Enfermé dans l’ascenseur en chute libre, je peux croire que je suis dans l’espace, les objets autour flottent comme moi, aucun moyen de distinguer. Inversement, dans l’espace, si ma fusée subit une accélération par "en-dessous", disons, alors je colle au sol et les objets tombent, pas moyen de savoir si par hasard je ne serais pas sur Terre. La gravité et l’accélération, identiques. L’immobilité et la chute, identiques. En Relativité Générale, ça s’appelle "le principe d’équivalence".

En restant immobile nous chutons. Chutant, nous accélérons d’environ 9,81 mètres par seconde au carré, c’est-à-dire qu’à chaque seconde nous allons 10 m/s plus vite qu’à la seconde précédente [2].

Sur Internet, je ne bouge pas et tout s’élève dans la fenêtre qui défile devant moi, et le contenu accélère, c’est bien le mouvement de la chute.

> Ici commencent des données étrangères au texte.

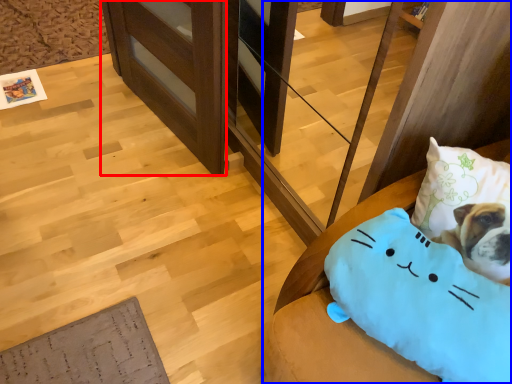 Question: Which object is further to the camera taking this photo, shelf (highlighted by a red box) or furniture (highlighted by a blue box)?

Choices:
 (A) shelf
 (B) furniture

Answer: (A) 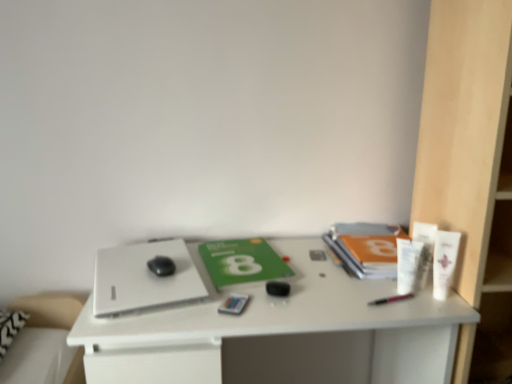 At what (x,y) coordinates should I click in order to perform the action: click on empty space that is in between orange matte book at right, arranged as the second paperback book when viewed from the left, and green matte paperback book at center, the second paperback book in the right-to-left sequence. Please return your answer as a coordinate pair (x, y). Looking at the image, I should click on (311, 267). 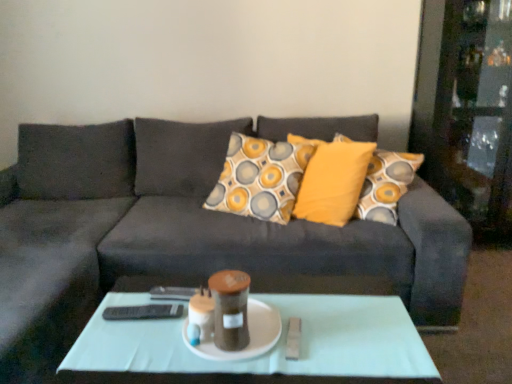 Find the location of `blank space situated above light green glass coffee table at center (from a real-world perspective)`. blank space situated above light green glass coffee table at center (from a real-world perspective) is located at coordinates (263, 334). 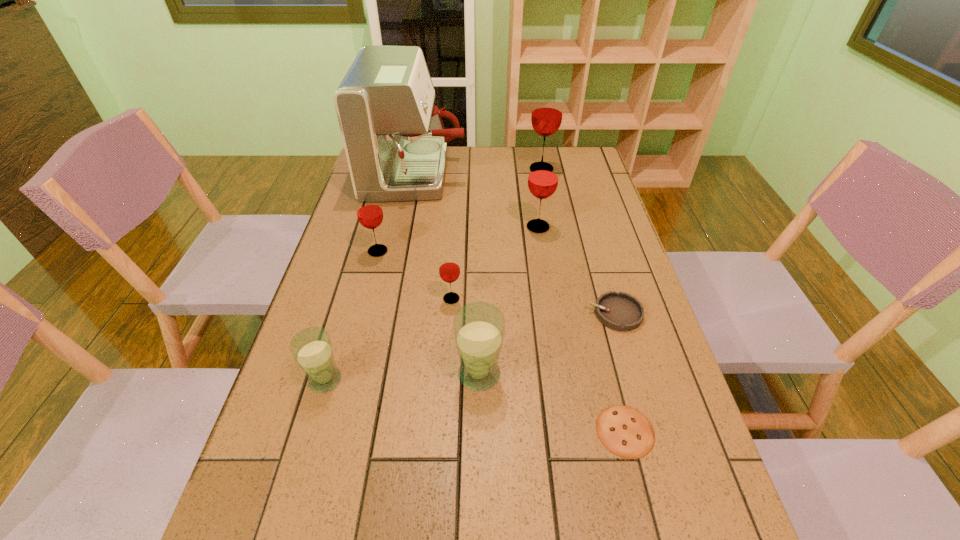 In order to click on red coffee maker in this screenshot , I will do `click(395, 142)`.

Identify the location of coffee maker. (395, 142).

The width and height of the screenshot is (960, 540). I want to click on the farthest glass, so click(547, 112).

The width and height of the screenshot is (960, 540). I want to click on the biggest red glass, so click(x=547, y=112).

You are a GUI agent. You are given a task and a screenshot of the screen. Output one action in this format:
    pyautogui.click(x=<x>, y=<y>)
    Task: Click on the fifth nearest glass
    The image size is (960, 540).
    Given the screenshot: What is the action you would take?
    pyautogui.click(x=543, y=177)

Where is `the seventh shortest object`? This screenshot has width=960, height=540. the seventh shortest object is located at coordinates coord(543,177).

You are a GUI agent. You are given a task and a screenshot of the screen. Output one action in this format:
    pyautogui.click(x=<x>, y=<y>)
    Task: Click on the second smallest red glass
    The height and width of the screenshot is (540, 960).
    Given the screenshot: What is the action you would take?
    pyautogui.click(x=369, y=211)

I want to click on the leftmost red glass, so click(369, 211).

In order to click on the bigger blue glass in this screenshot , I will do `click(479, 329)`.

Locate an element on the screen. This screenshot has width=960, height=540. the smallest red glass is located at coordinates [449, 269]. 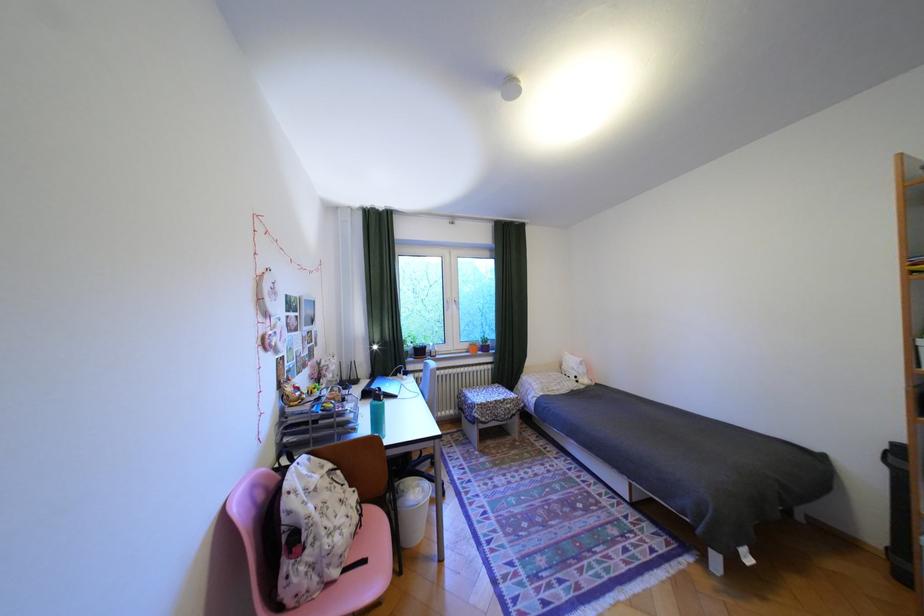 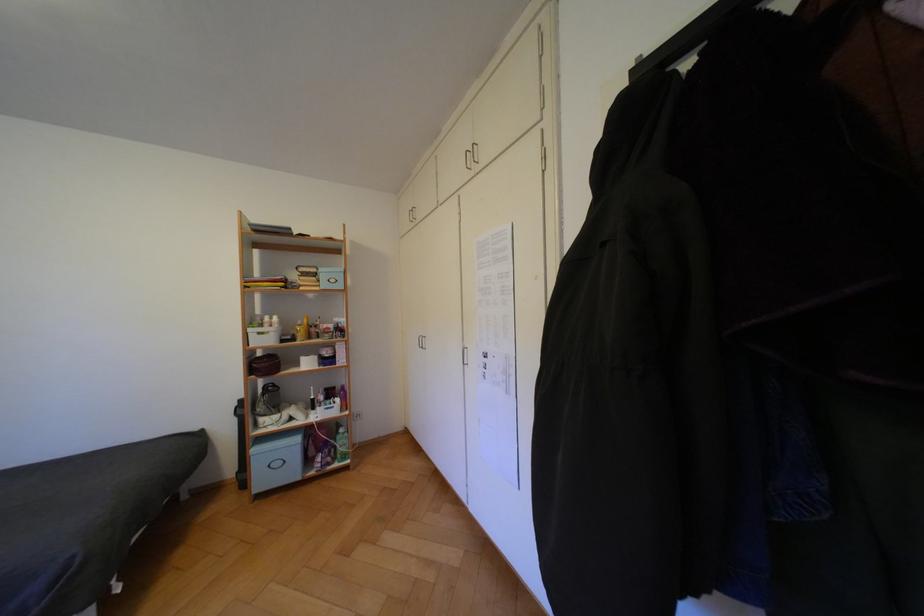 Question: The camera is either moving clockwise (left) or counter-clockwise (right) around the object. The first image is from the beginning of the video and the second image is from the end. Is the camera moving left or right when shooting the video?

Choices:
 (A) Left
 (B) Right

Answer: (A) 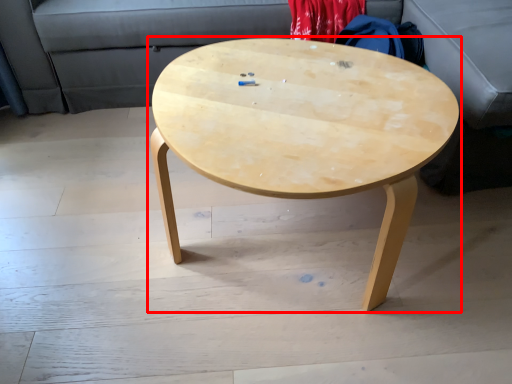 Question: In this image, where is coffee table (annotated by the red box) located relative to couch?

Choices:
 (A) left
 (B) right

Answer: (B) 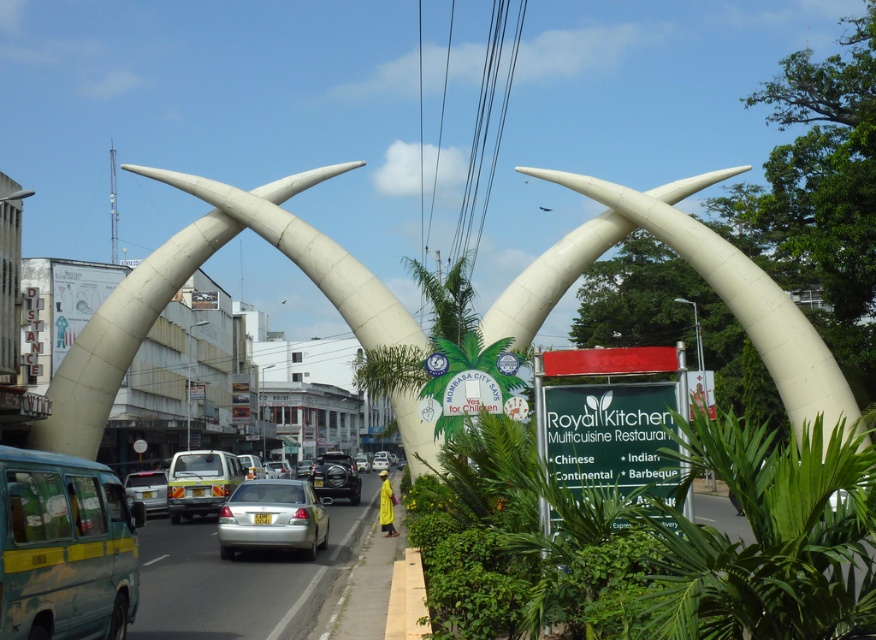 Looking at this image, you are a delivery driver needing to park your 5.5 meter long truck between the blue matte van at left and the satin silver sedan at center. Is there enough space?

The blue matte van at left is 8.66 meters away from the satin silver sedan at center. Since your truck is 5.5 meters long, there is sufficient space between them to park your truck.

You are standing at the base of the elephant tusk structure in the image. There are two points marked on the road ahead of you. The first point is at coordinates point (259, 508), and the second point is at coordinates point (184, 484). Which of these two points is closer to you?

Point (259, 508) is closer to the camera than point (184, 484), so the first point is closer to you.

You are a pedestrian standing at the intersection and see the blue matte van at left and the satin silver sedan at center. Which vehicle is closer to the elephant tusk structure in the foreground?

The blue matte van at left is positioned on the right side of satin silver sedan at center, so the satin silver sedan at center is closer to the elephant tusk structure in the foreground. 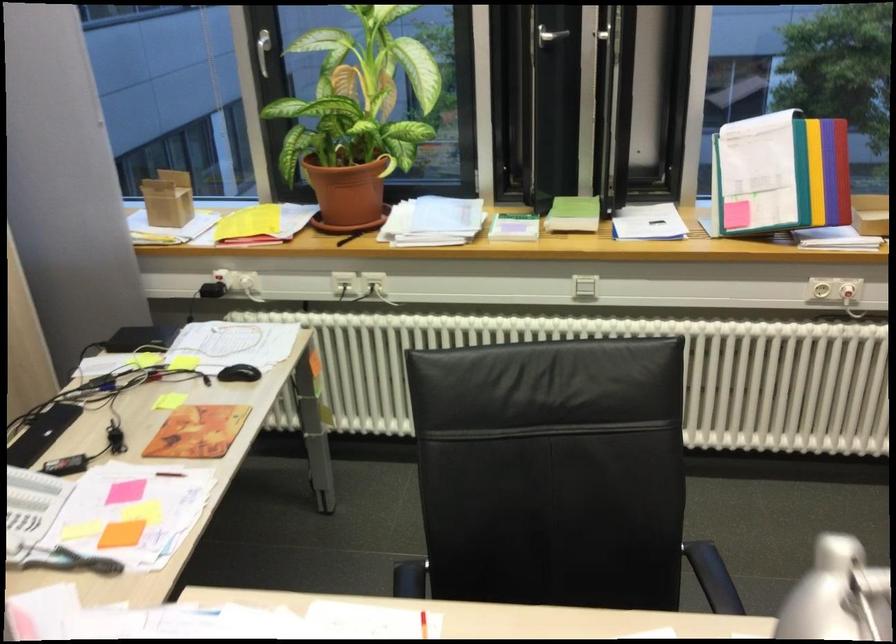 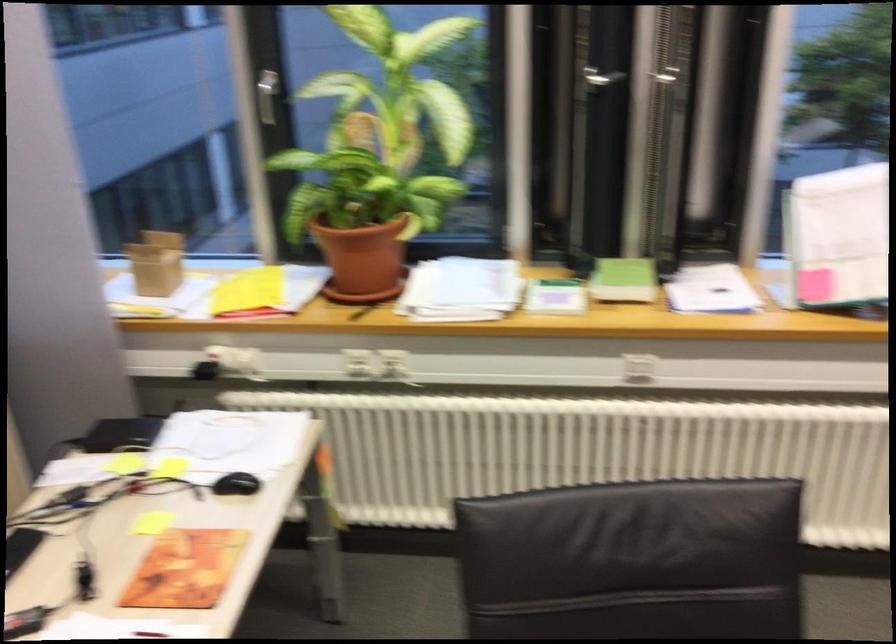 Find the pixel in the second image that matches point (168, 198) in the first image.

(156, 263) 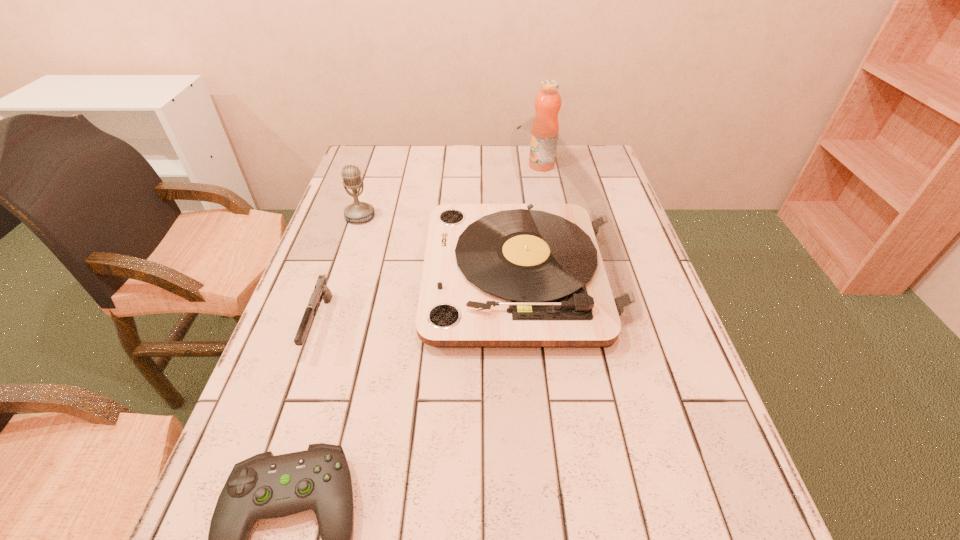 Identify the location of vacant area that lies between the third tallest object and the fourth tallest object. (340, 271).

I want to click on object identified as the closest to the nearest object, so click(321, 291).

Identify which object is the third nearest to the farthest object. Please provide its 2D coordinates. Your answer should be formatted as a tuple, i.e. [(x, y)], where the tuple contains the x and y coordinates of a point satisfying the conditions above.

[(321, 291)]

Locate an element on the screen. This screenshot has width=960, height=540. free space that satisfies the following two spatial constraints: 1. on the front side of the fruit juice; 2. with the tonearm facing the front of the record player is located at coordinates (564, 277).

Je prends une vidéo au hasard. Je peux vivre dans le passé aussi. La Relativité Générale n’y peut rien : sur Internet je peux voyager dans le temps. Je peux essayer de me reprogrammer un samedi après-midi de télévision de 1989. Les programmes sont-là, un peu en désordre, un peu de plusieurs années, mais je peux m’approcher d’une telle journée, entre séries et jeux télévisés. Peut-être même un match de tennis, je m’imagine au mois de mai, il commence à faire chaud dehors, les volets sont fermés pour ne faire de reflet sur l’écran et voir ce match inoubliable. Lendl a l’air plus vieux que moi, encore aujourd’hui quand je le regarde et que je suis plus vieux qu’il n’était. Chang est toujours aussi jeune, et déjà en 1989 je le trouvais plus jeune que moi alors qu’il était plus vieux. Je prends ces quelques notes, suis surpris de me souvenir des images, des attitudes des joueurs, de comment le tissu de leur vêtement flotte différemment de ceux d’aujourd’hui, de comment le jeu était plutôt lent.

BNP IBM
L’écho du choc balle-raquette, le rebond plus soft.
"Même Ivan Lendl dit ouais bien joué."
Les commentaires calmes, concentrés, beaucoup plus qu’au foot de nos jours par exemple.
Lacoste Perrier
"Elle est bonne ! Il n’aime pas ça Ivan Lendl, ça se voit sur son visage."
Le moment du match où l’on sent que ça bascule, à 2 sets à rien, on sent que le match peut se retourner en faveur de Chang, et le fait de le savoir comme si je venais du futur pour assister au match avec cette connaissance d’oracle.
"Vraiment magnifique cet enchaînement, c’est son meilleur coup."
Trente zéro.
Sergio Tacchini
"On a fixé j’espère ce fabuleux coup droit sur la pellicule."
Jeu Chang. L’accent anglais de l’arbitre.
"Tout à fait, Patrice."
Le claquement du filet. Le cri de Lendl. Point de bascule à 15-40 ?
Gatorade Reebok
Le murmure du public sur les coups litigieux
"La pin’s mania continue de battre son plein à Roland Garros."
Ou 30-40 ?
"Une occasion pour Chang de prendre le service du Tchécoslovaque. Enfin, du Tchécoslovaque résident américain."
"Sur la ligne ce coup droit."
Encouragements criés dans le public. Les plans de coupe sur des visages, des chapeaux.
Des silences.
"Il mange une banane, Michael Chang. Chang qui, tout comme Miloslav Mečíř, a une passion, une grande passion, c’est la pêche. Sans doute le moyen d’oublier un peu le circuit du tennis. Et puis aussi de se concentrer, d’être tranquille de se détendre. D’être avec soi-même."
[ ... ] [3]

Comme une île temporelle.


[1Langage courant inadapté mais pour le moment ça nous permet de nous comprendre.

[2

[3Et à la fin : "Lendl sifflé qui n’attend pas son adversaire pour quitter le court."